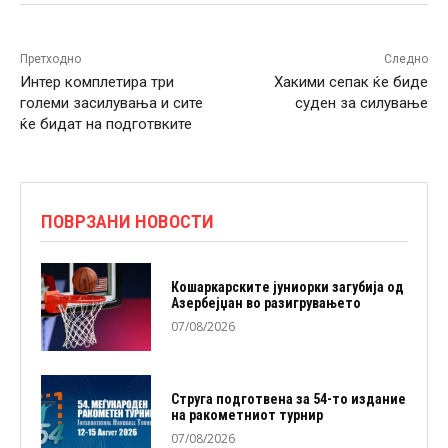
Претходно
Следно
Интер комплетира три
Хакими сепак ќе биде
големи засилувања и сите
суден за силување
ќе бидат на подготвките
ПОВРЗАНИ НОВОСТИ
Кошаркарските јуниорки загубија од
Азербејџан во разигрувањето
07/08/2026
Струга подготвена за 54-то издание
на ракометниот турнир
07/08/2026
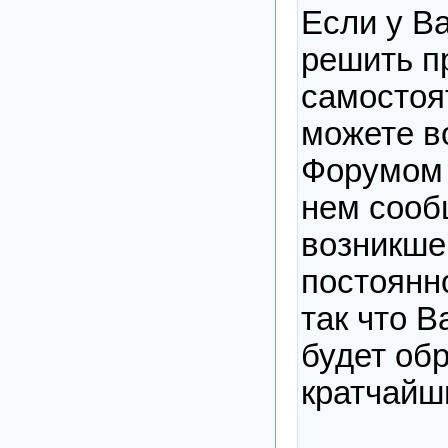
Если у В
решить п
самостоя
можете в
Форумом 
нем сооб
возникше
постоянн
так что 
будет об
кратчайш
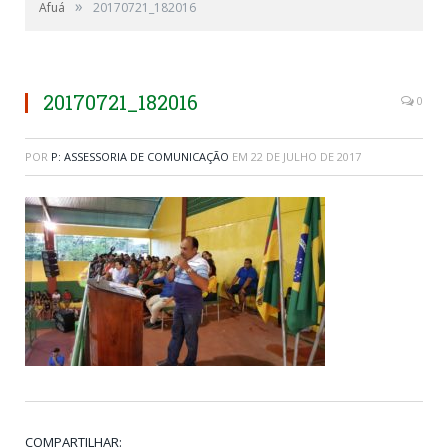
»
Afuá
20170721_182016
20170721_182016
0
POR
P: ASSESSORIA DE COMUNICAÇÃO
EM
22 DE JULHO DE 2017
COMPARTILHAR:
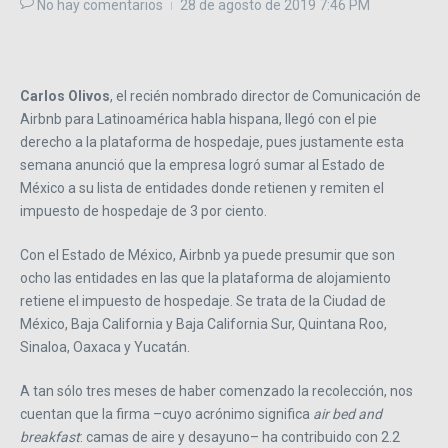
No hay comentarios
28 de agosto de 2019
7:46 PM
Carlos Olivos
, el recién nombrado director de Comunicación de
Airbnb para Latinoamérica habla hispana, llegó con el pie
derecho a la plataforma de hospedaje, pues justamente esta
semana anunció que la empresa logró sumar al Estado de
México a su lista de entidades donde retienen y remiten el
impuesto de hospedaje de 3 por ciento.
Con el Estado de México, Airbnb ya puede presumir que son
ocho las entidades en las que la plataforma de alojamiento
retiene el impuesto de hospedaje. Se trata de la Ciudad de
México, Baja California y Baja California Sur, Quintana Roo,
Sinaloa, Oaxaca y Yucatán.
A tan sólo tres meses de haber comenzado la recolección, nos
cuentan que la firma –cuyo acrónimo significa
air bed and
breakfast
: camas de aire y desayuno– ha contribuido con 2.2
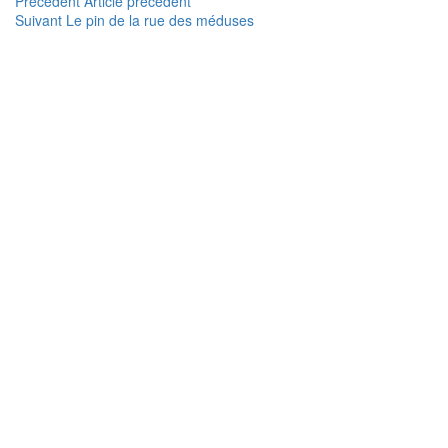
Navigation
Article
Précédent
Article précédent
Article
précédent :
Suivant
Le pin de la rue des méduses
de
suivant :
l’article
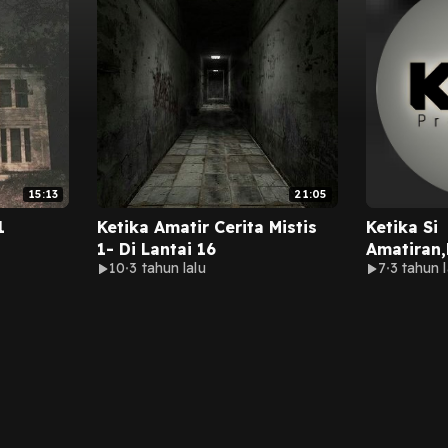
15:13
21:05
1
Ketika Amatir Cerita Mistis
Ketika Si
1- Di Lantai 16
Amatiran
10
3 tahun lalu
7
3 tahun l
Transfer 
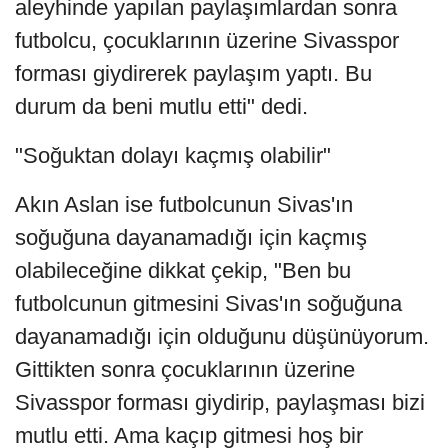
aleyhinde yapılan paylaşımlardan sonra
futbolcu, çocuklarının üzerine Sivasspor
forması giydirerek paylaşım yaptı. Bu
durum da beni mutlu etti" dedi.
"Soğuktan dolayı kaçmış olabilir"
Akın Aslan ise futbolcunun Sivas'ın
soğuğuna dayanamadığı için kaçmış
olabileceğine dikkat çekip, "Ben bu
futbolcunun gitmesini Sivas'ın soğuğuna
dayanamadığı için olduğunu düşünüyorum.
Gittikten sonra çocuklarının üzerine
Sivasspor forması giydirip, paylaşması bizi
mutlu etti. Ama kaçıp gitmesi hoş bir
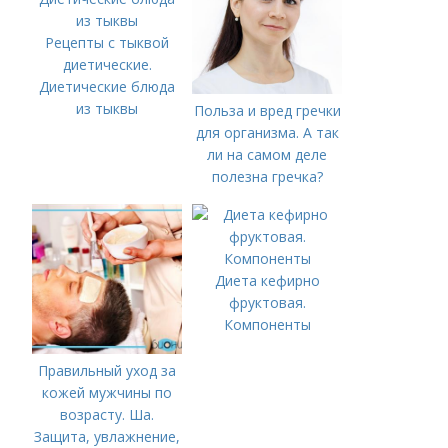
Рецепты с тыквой
диетические.
Диетические блюда
из тыквы
Польза и вред гречки
для организма. А так
ли на самом деле
полезна гречка?
Диета кефирно
фруктовая.
Компоненты
Правильный уход за
кожей мужчины по
возрасту. Ша.
Защита, увлажнение,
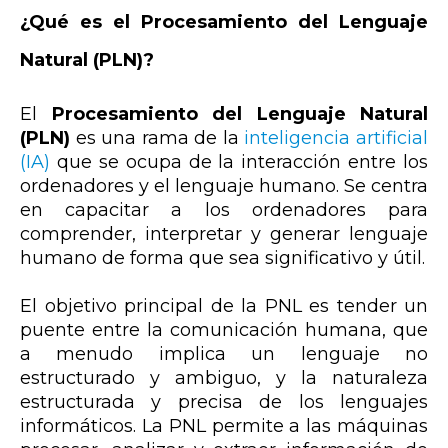
¿Qué es el Procesamiento del Lenguaje
Natural (PLN)?
El
Procesamiento del Lenguaje Natural
(PLN)
es una rama de la
inteligencia artificial
(IA)
que se ocupa de la interacción entre los
ordenadores y el lenguaje humano. Se centra
en capacitar a los ordenadores para
comprender, interpretar y generar lenguaje
humano de forma que sea significativo y útil.
El objetivo principal de la PNL es tender un
puente entre la comunicación humana, que
a menudo implica un lenguaje no
estructurado y ambiguo, y la naturaleza
estructurada y precisa de los lenguajes
informáticos. La PNL permite a las máquinas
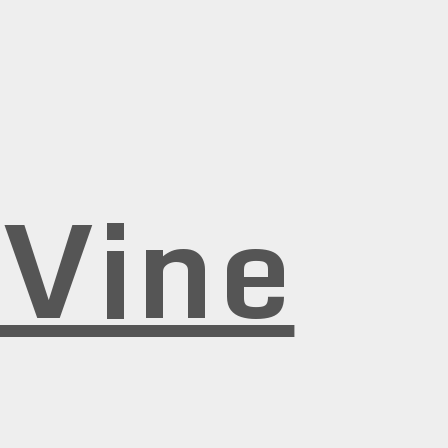
rVine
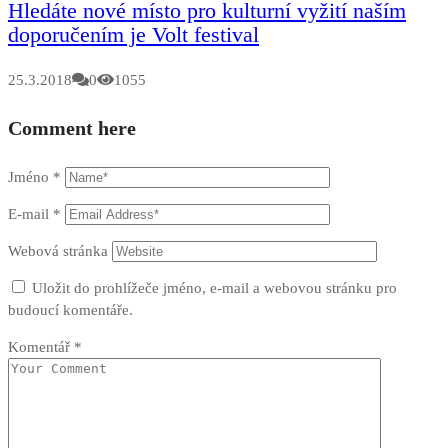
Hledáte nové místo pro kulturní vyžití naším
doporučením je Volt festival
25.3.2018
0
1055
Comment here
Jméno
*
E-mail
*
Webová stránka
Uložit do prohlížeče jméno, e-mail a webovou stránku pro
budoucí komentáře.
Komentář
*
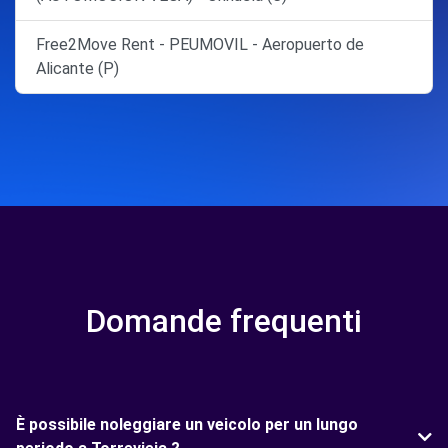
Free2Move Rent - PEUMOVIL - Aeropuerto de
Alicante (P)
Domande frequenti
È possibile noleggiare un veicolo per un lungo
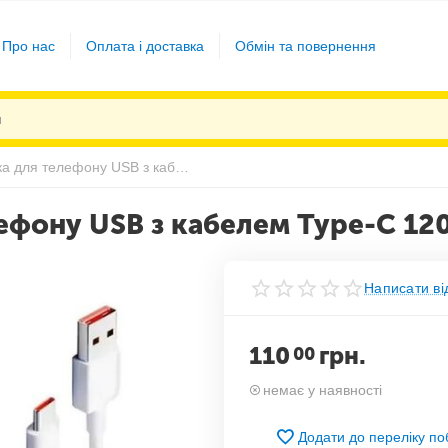
Про нас
Оплата і доставка
Обмін та повернення
Комплект зарядка для телефону USB з кабелем Type-C 120W
ефону USB з кабелем Type-C 1
Написати ві
110
грн.
00
немає у наявності
Додати до переліку п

## Problem
If a line in the records contains "hospedaje", report it.

## Response
derecho a la plataforma de hospedaje, pues justamente esta
impuesto de hospedaje de 3 por ciento.
retiene el impuesto de hospedaje. Se trata de la Ciudad de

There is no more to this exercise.